闇へ誘われ。
いろいろあって。
「今日はありがとうございました。アリタニアさん。」
「最高の出来にしてやるよ!武器はあるから、防具でいいか?」
お別れの時間だ。
「武器の性質上、動きやすくないといけないのでその辺頼みます」
近接戦に弱いため、位置がバレると一気に詰めてくる可能性がある。なので、こまめに場所を変えて撃つ必要があるのだが、あまり知られていない気がする。

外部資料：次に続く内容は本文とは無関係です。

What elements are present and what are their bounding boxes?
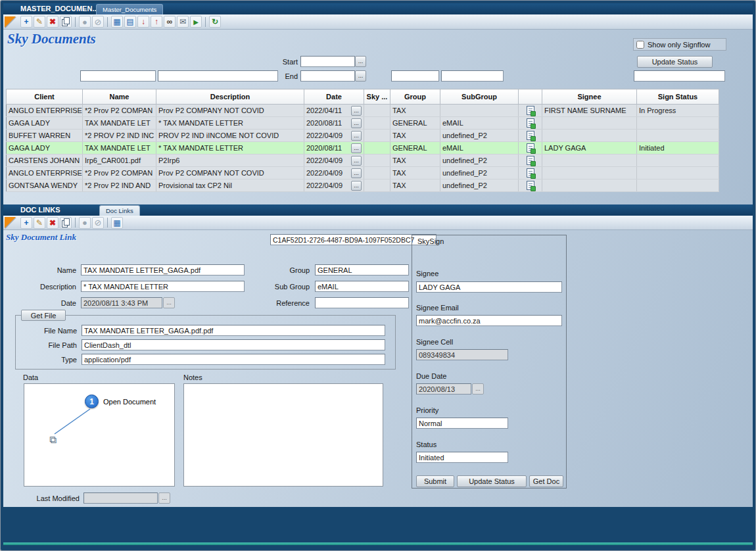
column-header-doc[interactable] xyxy=(519,89,542,105)
last-modified-picker-button[interactable]: ... xyxy=(158,492,170,504)
column-header-signee[interactable]: Signee xyxy=(542,89,637,105)
notes-textarea[interactable] xyxy=(183,383,383,487)
column-header-client[interactable]: Client xyxy=(7,89,83,105)
grid-view-icon[interactable]: ▦ xyxy=(111,16,123,28)
column-header-name[interactable]: Name xyxy=(83,89,156,105)
signee-cell-input[interactable] xyxy=(416,349,508,360)
column-header-group[interactable]: Group xyxy=(390,89,440,105)
accept-icon[interactable]: ● xyxy=(79,217,91,229)
copy-document-icon[interactable]: ⧉ xyxy=(49,434,57,446)
edit-icon[interactable]: ✎ xyxy=(34,217,45,229)
end-date-picker-button[interactable]: ... xyxy=(355,70,366,82)
annotation-connector-line xyxy=(51,408,94,437)
open-document-icon[interactable] xyxy=(527,106,534,115)
date-picker-button[interactable]: ... xyxy=(351,181,362,191)
date-picker-button[interactable]: ... xyxy=(351,106,362,116)
copy-icon[interactable] xyxy=(60,16,72,28)
tab-master-documents[interactable]: Master_Documents xyxy=(96,4,163,14)
table-row[interactable]: BUFFET WARREN *2 PROV P2 IND INC PROV P2… xyxy=(7,130,719,142)
cell-doc xyxy=(519,130,542,142)
open-document-icon[interactable] xyxy=(527,181,534,190)
cell-subgroup: eMAIL xyxy=(440,117,519,130)
table-row[interactable]: ANGLO ENTERPRISE *2 Prov P2 COMPAN Prov … xyxy=(7,105,719,117)
open-document-icon[interactable] xyxy=(527,118,534,128)
cancel-icon[interactable]: ⊘ xyxy=(92,217,104,229)
refresh-icon[interactable]: ↻ xyxy=(209,16,221,28)
date-picker-button[interactable]: ... xyxy=(351,168,362,178)
cell-group: GENERAL xyxy=(390,117,440,130)
end-date-input[interactable] xyxy=(300,70,355,82)
table-row[interactable]: GAGA LADY TAX MANDATE LET * TAX MANDATE … xyxy=(7,117,719,130)
description-input[interactable] xyxy=(81,281,245,292)
name-input[interactable] xyxy=(81,264,245,276)
update-status-button[interactable]: Update Status xyxy=(637,56,713,68)
tab-doc-links[interactable]: Doc Links xyxy=(99,205,140,216)
get-file-button[interactable]: Get File xyxy=(21,310,66,321)
table-row[interactable]: GONTSANA WENDY *2 Prov P2 IND AND Provis… xyxy=(7,180,719,192)
new-document-icon[interactable]: + xyxy=(20,16,32,28)
date-input[interactable] xyxy=(81,297,162,308)
table-row[interactable]: ANGLO ENTERPRISE *2 Prov P2 COMPAN Prov … xyxy=(7,167,719,180)
date-picker-button[interactable]: ... xyxy=(351,118,362,128)
file-name-input[interactable] xyxy=(82,325,385,336)
column-header-date[interactable]: Date xyxy=(304,89,364,105)
edit-icon[interactable]: ✎ xyxy=(34,16,45,28)
cell-date: 2020/08/11... xyxy=(304,117,364,130)
reference-input[interactable] xyxy=(315,297,409,308)
column-header-sky[interactable]: Sky ... xyxy=(364,89,390,105)
date-picker-button[interactable]: ... xyxy=(351,156,362,166)
date-picker-button[interactable]: ... xyxy=(351,143,362,153)
new-document-icon[interactable]: + xyxy=(20,217,32,229)
last-modified-input[interactable] xyxy=(83,492,158,504)
send-icon[interactable]: ▶ xyxy=(190,16,202,28)
signflow-group: Show only Signflow xyxy=(633,38,726,51)
column-header-subgroup[interactable]: SubGroup xyxy=(440,89,519,105)
grid-view-icon[interactable]: ▦ xyxy=(111,217,123,229)
filter-signstatus-input[interactable] xyxy=(634,70,725,82)
cell-sky xyxy=(364,117,390,130)
file-path-input[interactable] xyxy=(82,339,385,350)
priority-input[interactable] xyxy=(416,418,508,429)
due-date-picker-button[interactable]: ... xyxy=(472,383,484,395)
date-value: 2022/04/09 xyxy=(306,132,343,139)
filter-name-input[interactable] xyxy=(80,70,156,82)
type-input[interactable] xyxy=(82,354,385,365)
find-icon[interactable]: ∞ xyxy=(164,16,176,28)
open-document-icon[interactable] xyxy=(527,156,534,165)
open-document-icon[interactable] xyxy=(527,131,534,140)
start-date-picker-button[interactable]: ... xyxy=(355,56,366,67)
status-input[interactable] xyxy=(416,452,508,463)
column-header-sign-status[interactable]: Sign Status xyxy=(637,89,719,105)
subgroup-input[interactable] xyxy=(315,281,409,292)
cell-sign-status xyxy=(637,130,719,142)
open-document-icon[interactable] xyxy=(527,143,534,153)
skysign-update-status-button[interactable]: Update Status xyxy=(457,475,527,487)
filter-description-input[interactable] xyxy=(158,70,278,82)
open-document-icon[interactable] xyxy=(527,168,534,178)
submit-button[interactable]: Submit xyxy=(416,475,454,487)
accept-icon[interactable]: ● xyxy=(79,16,91,28)
import-icon[interactable]: ↑ xyxy=(151,16,162,28)
delete-icon[interactable]: ✖ xyxy=(47,16,59,28)
card-view-icon[interactable]: ▤ xyxy=(124,16,136,28)
data-dropzone[interactable]: 1 Open Document ⧉ xyxy=(24,383,175,487)
date-picker-button[interactable]: ... xyxy=(351,131,362,141)
filter-subgroup-input[interactable] xyxy=(441,70,504,82)
group-input[interactable] xyxy=(315,264,409,276)
copy-icon[interactable] xyxy=(60,217,72,229)
mail-icon[interactable]: ✉ xyxy=(177,16,189,28)
show-only-signflow-checkbox[interactable] xyxy=(636,41,644,49)
filter-group-input[interactable] xyxy=(391,70,439,82)
export-icon[interactable]: ↓ xyxy=(137,16,149,28)
start-date-input[interactable] xyxy=(300,56,355,67)
delete-icon[interactable]: ✖ xyxy=(47,217,59,229)
column-header-description[interactable]: Description xyxy=(156,89,304,105)
signee-input[interactable] xyxy=(416,281,562,293)
signee-email-input[interactable] xyxy=(416,315,562,326)
get-doc-button[interactable]: Get Doc xyxy=(529,475,563,487)
date-picker-button[interactable]: ... xyxy=(163,297,175,308)
table-row[interactable]: GAGA LADY TAX MANDATE LET * TAX MANDATE … xyxy=(7,142,719,155)
table-row[interactable]: CARSTENS JOHANN Irp6_CAR001.pdf P2Irp6 2… xyxy=(7,155,719,167)
cancel-icon[interactable]: ⊘ xyxy=(92,16,104,28)
due-date-input[interactable] xyxy=(416,383,471,395)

「わかってるって。あ、ガランとバカ。そいつにこの世界での常識をちゃんと教えてやんな。取り敢えず最低限のな」
「分かっている。本来ならばまだ訓練の段階だからな。これから教える」
「あれ、今バカって言われたような...」
バッハさん、かわいそう。いい人なのに。
帰り道である。バッハさんが不思議がっていた。
「もう暗くなってきましたね。この季節だと早いんじゃないですか?」
「そうだな。例年より早い。……だいぶな」
そういうとガランさんは剣を抜いた。
「ガランさん…?」
急に剣を抜いたガランさんを見て俺びっくりした。
「…なるほど」
バッハさんも何かを察したのか剣を抜く。
「まぁ、流石アリア騎士団副団長といったところか。」
そう声が聞こえると、薄暗かった周りが闇に包まれた。
「な、なんだこれ!?」
「街に魔物が入ってくるとはな」
「話す魔物で闇結界まで作る...かなりの強敵ですね」
闇結界ってなんだよ!さっきから知らない単語ばっかり出てくる!
「アキラ、僕たちからあまり近すぎず離れすぎない場所にいてくれ。」
「実戦未経験の僕には難しくないですか、それ」
「フン。遠すぎれば敵に切り裂かれ、近すぎると私たちに斬られるぞ、勇者」
なんでこんなタイミングで敵が出るんだ。しかも強いらしい。